» **Instructions to follow**
Would you retype the entries from the first line to the line bearing "means that there", both included, leaving out every picture?

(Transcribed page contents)
+-------+
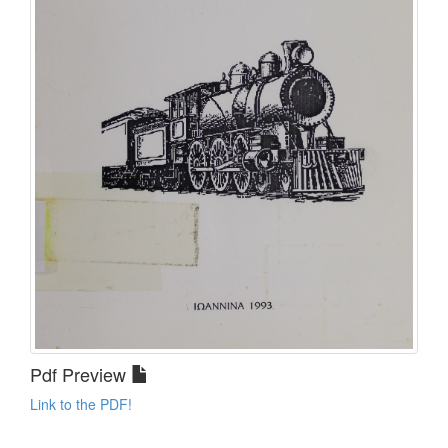
Pdf Preview
Link to the PDF!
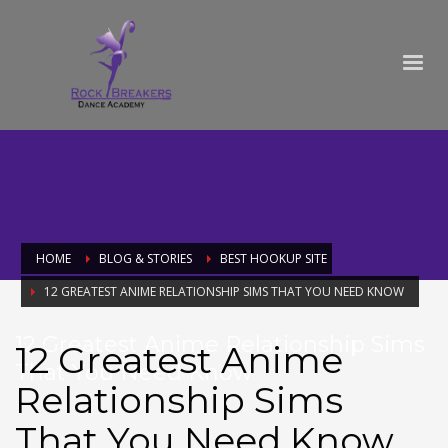
HOME
BLOG & STORIES
BEST HOOKUP SITE
12 GREATEST ANIME RELATIONSHIP SIMS THAT YOU NEED KNOW
12 Greatest Anime Relationship Sims
12 Greatest Anime
That You Need Know
Relationship Sims
That You Need Know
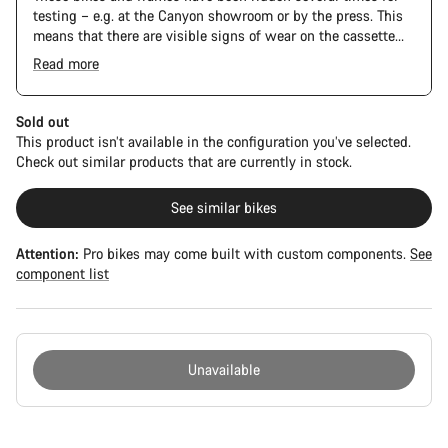
testing – e.g. at the Canyon showroom or by the press. This
means that there are visible signs of wear on the cassette
and chain. Furthermore the frame and components may have
Read more
scratches, paint damage and colour deviations. However, all
The Pro Bike Speedmax is supplied only with the visible
parts function perfectly.
spacers between the extensions and handlebars. No
additional spacer or fitting kit is included.
Sold out
This product isn’t available in the configuration you’ve selected.
Check out similar products that are currently in stock.
See similar bikes
Attention:
Pro bikes may come built with custom components.
See
component list
Unavailable
Buying
reasons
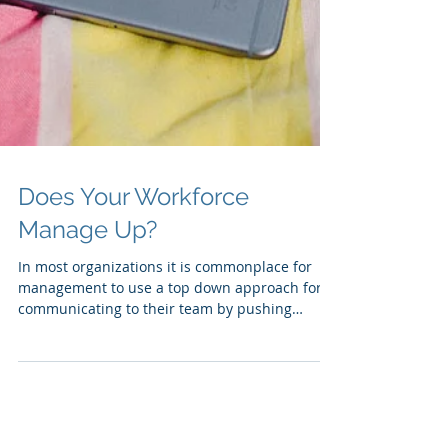
Does Your Workforce
Manage Up?
In most organizations it is commonplace for
management to use a top down approach for
communicating to their team by pushing
information...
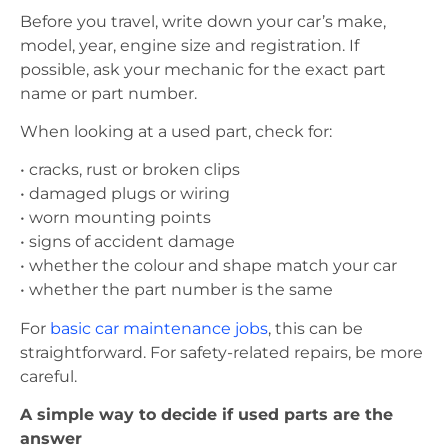
Before you travel, write down your car’s make,
model, year, engine size and registration. If
possible, ask your mechanic for the exact part
name or part number.
When looking at a used part, check for:
• cracks, rust or broken clips
• damaged plugs or wiring
• worn mounting points
• signs of accident damage
• whether the colour and shape match your car
• whether the part number is the same
For
basic car maintenance jobs
, this can be
straightforward. For safety-related repairs, be more
careful.
A simple way to decide if used parts are the
answer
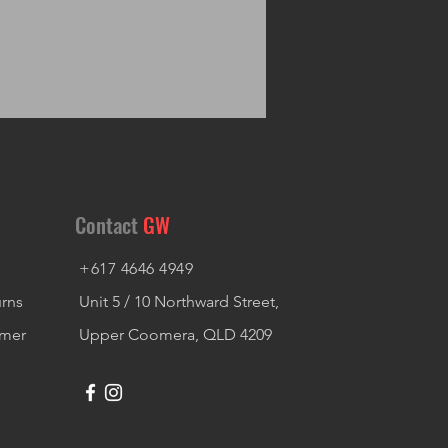
Contact
GW
+617 4646 4949
urns
Unit 5 / 10 Northward Street,
imer
Upper Coomera, QLD 4209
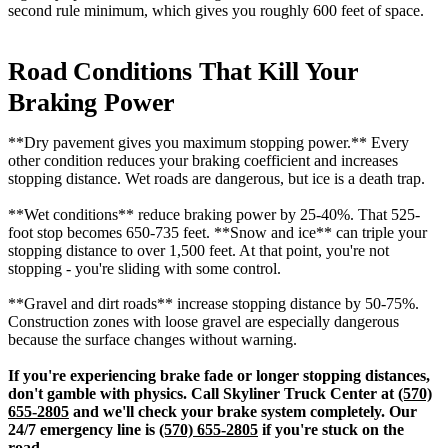
second rule minimum, which gives you roughly 600 feet of space.
Road Conditions That Kill Your
Braking Power
**Dry pavement gives you maximum stopping power.** Every
other condition reduces your braking coefficient and increases
stopping distance. Wet roads are dangerous, but ice is a death trap.
**Wet conditions** reduce braking power by 25-40%. That 525-
foot stop becomes 650-735 feet. **Snow and ice** can triple your
stopping distance to over 1,500 feet. At that point, you're not
stopping - you're sliding with some control.
**Gravel and dirt roads** increase stopping distance by 50-75%.
Construction zones with loose gravel are especially dangerous
because the surface changes without warning.
If you're experiencing brake fade or longer stopping distances,
don't gamble with physics. Call Skyliner Truck Center at
(570)
655-2805
and we'll check your brake system completely. Our
24/7 emergency line is
(570) 655-2805
if you're stuck on the
road.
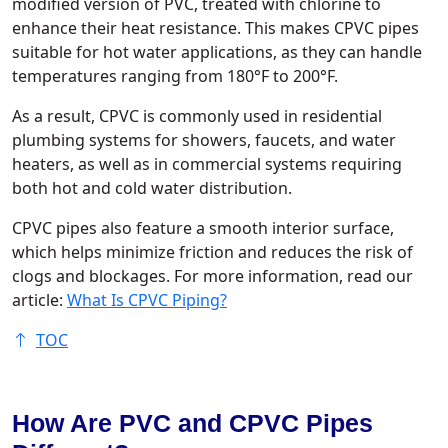
modified version of PVC, treated with chlorine to
enhance their heat resistance. This makes CPVC pipes
suitable for hot water applications, as they can handle
temperatures ranging from 180°F to 200°F.
As a result, CPVC is commonly used in residential
plumbing systems for showers, faucets, and water
heaters, as well as in commercial systems requiring
both hot and cold water distribution.
CPVC pipes also feature a smooth interior surface,
which helps minimize friction and reduces the risk of
clogs and blockages. For more information, read our
article:
What Is CPVC Piping?
TOC
How Are PVC and CPVC Pipes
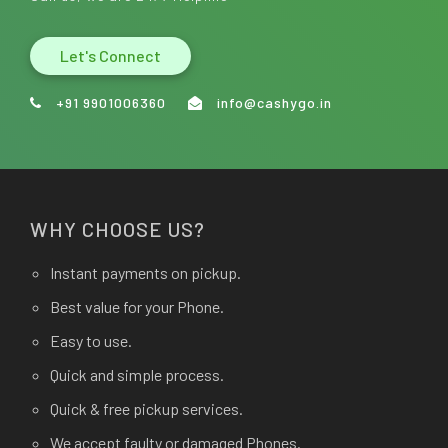
Let's Connect
+91 9901006360
info@cashygo.in
WHY CHOOSE US?
Instant payments on pickup.
Best value for your Phone.
Easy to use.
Quick and simple process.
Quick & free pickup services.
We accept faulty or damaged Phones.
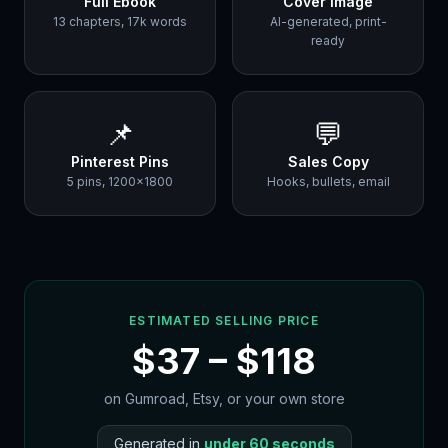
Full Ebook
Cover Image
13 chapters, 17k words
AI-generated, print-
ready
📌
💬
Pinterest Pins
Sales Copy
5 pins, 1200×1800
Hooks, bullets, email
ESTIMATED SELLING PRICE
$
37
– $
118
on Gumroad, Etsy, or your own store
Generated in
under 60 seconds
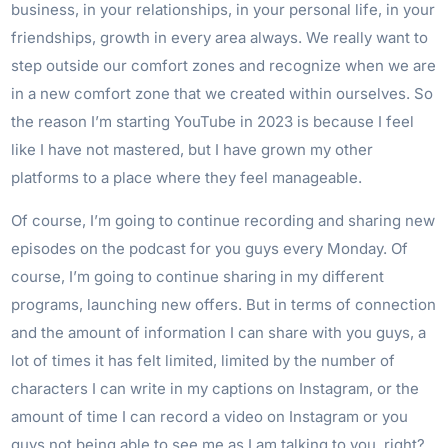
business, in your relationships, in your personal life, in your
friendships, growth in every area always. We really want to
step outside our comfort zones and recognize when we are
in a new comfort zone that we created within ourselves. So
the reason I’m starting YouTube in 2023 is because I feel
like I have not mastered, but I have grown my other
platforms to a place where they feel manageable.
Of course, I’m going to continue recording and sharing new
episodes on the podcast for you guys every Monday. Of
course, I’m going to continue sharing in my different
programs, launching new offers. But in terms of connection
and the amount of information I can share with you guys, a
lot of times it has felt limited, limited by the number of
characters I can write in my captions on Instagram, or the
amount of time I can record a video on Instagram or you
guys not being able to see me as I am talking to you, right?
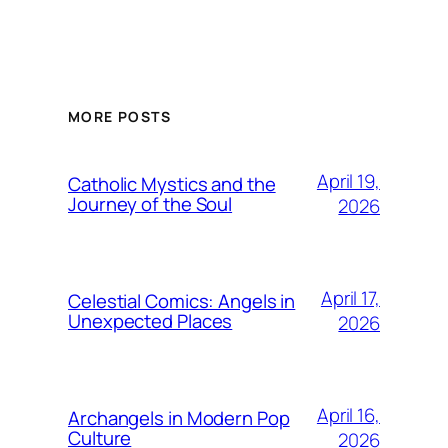
MORE POSTS
April 19,
Catholic Mystics and the
Journey of the Soul
2026
April 17,
Celestial Comics: Angels in
Unexpected Places
2026
April 16,
Archangels in Modern Pop
Culture
2026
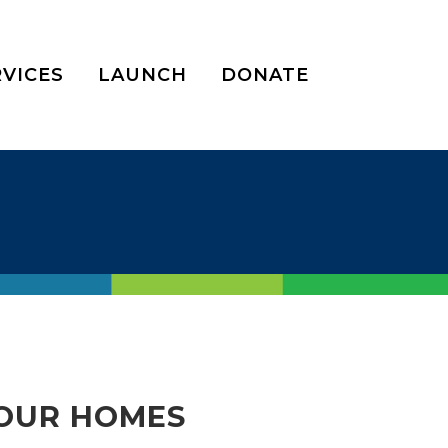
RVICES
LAUNCH
DONATE
OUR HOMES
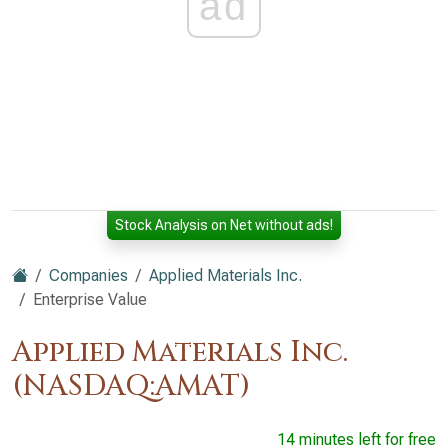
ad
Stock Analysis on Net without ads!
Companies
Applied Materials Inc.
Enterprise Value
Applied Materials Inc.
(NASDAQ:AMAT)
14 minutes left for free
+-------+
» **Answer space**
Pdf Preview
Link to the PDF!
HOME
BLOG & STORIES
BEST HOOKUP SITE
12 GREATEST ANIME RELATIONSHIP SIMS THAT YOU NEED KNOW
12 Greatest Anime Relationship Sims
12 Greatest Anime
That You Need Know
Relationship Sims
That You Need Know
testing – e.g. at the Canyon showroom or by the press. This
means that there are visible signs of wear on the cassette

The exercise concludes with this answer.